Work to be completed:
Would you repeat the listing below verbatim and drop the images?

Data provided:
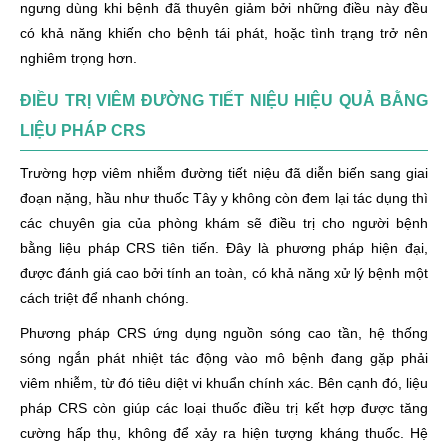
ngưng dùng khi bệnh đã thuyên giảm bởi những điều này đều
có khả năng khiến cho bệnh tái phát, hoặc tình trạng trở nên
nghiêm trọng hơn.
ĐIỀU TRỊ VIÊM ĐƯỜNG TIẾT NIỆU HIỆU QUẢ BẰNG
LIỆU PHÁP CRS
Trường hợp viêm nhiễm đường tiết niệu đã diễn biến sang giai
đoạn nặng, hầu như thuốc Tây y không còn đem lại tác dụng thì
các chuyên gia của phòng khám sẽ điều trị cho người bệnh
bằng liệu pháp CRS tiên tiến. Đây là phương pháp hiện đại,
được đánh giá cao bởi tính an toàn, có khả năng xử lý bệnh một
cách triệt để nhanh chóng.
Phương pháp CRS ứng dụng nguồn sóng cao tần, hệ thống
sóng ngắn phát nhiệt tác động vào mô bệnh đang gặp phải
viêm nhiễm, từ đó tiêu diệt vi khuẩn chính xác. Bên cạnh đó, liệu
pháp CRS còn giúp các loại thuốc điều trị kết hợp được tăng
cường hấp thụ, không để xảy ra hiện tượng kháng thuốc. Hệ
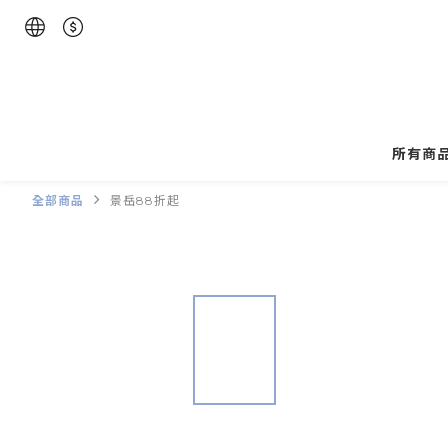
所有商
全部商品
景岳88折起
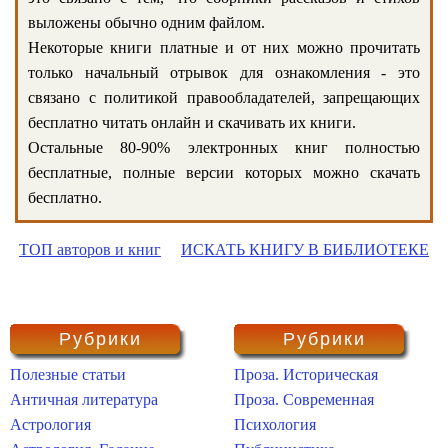
выложены обычно одним файлом.
Некоторые книги платные и от них можно прочитать
только начальный отрывок для ознакомления - это
связано с политикой правообладателей, запрещающих
бесплатно читать онлайн и скачивать их книги.
Остальные 80-90% электронных книг полностью
бесплатные, полные версии которых можно скачать
бесплатно.
ТОП авторов и книг
ИСКАТЬ КНИГУ В БИБЛИОТЕКЕ
Рубрики
Рубрики
Полезные статьи
Проза. Историческая
Античная литература
Проза. Современная
Астрология
Психология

Result for this exercise:
ngưng dùng khi bệnh đã thuyên giảm bởi những điều này đều
có khả năng khiến cho bệnh tái phát, hoặc tình trạng trở nên
nghiêm trọng hơn.
ĐIỀU TRỊ VIÊM ĐƯỜNG TIẾT NIỆU HIỆU QUẢ BẰNG
LIỆU PHÁP CRS
Trường hợp viêm nhiễm đường tiết niệu đã diễn biến sang giai
đoạn nặng, hầu như thuốc Tây y không còn đem lại tác dụng thì
các chuyên gia của phòng khám sẽ điều trị cho người bệnh
bằng liệu pháp CRS tiên tiến. Đây là phương pháp hiện đại,
được đánh giá cao bởi tính an toàn, có khả năng xử lý bệnh một
cách triệt để nhanh chóng.
Phương pháp CRS ứng dụng nguồn sóng cao tần, hệ thống
sóng ngắn phát nhiệt tác động vào mô bệnh đang gặp phải
viêm nhiễm, từ đó tiêu diệt vi khuẩn chính xác. Bên cạnh đó, liệu
pháp CRS còn giúp các loại thuốc điều trị kết hợp được tăng
cường hấp thụ, không để xảy ra hiện tượng kháng thuốc. Hệ
所有商
全部商品
景岳88折起
выложены обычно одним файлом.
Некоторые книги платные и от них можно прочитать
только начальный отрывок для ознакомления - это
связано с политикой правообладателей, запрещающих
бесплатно читать онлайн и скачивать их книги.
Остальные 80-90% электронных книг полностью
бесплатные, полные версии которых можно скачать
бесплатно.
ТОП авторов и книг
ИСКАТЬ КНИГУ В БИБЛИОТЕКЕ
Рубрики
Рубрики
Полезные статьи
Проза. Историческая
Античная литература
Проза. Современная
Астрология
Психология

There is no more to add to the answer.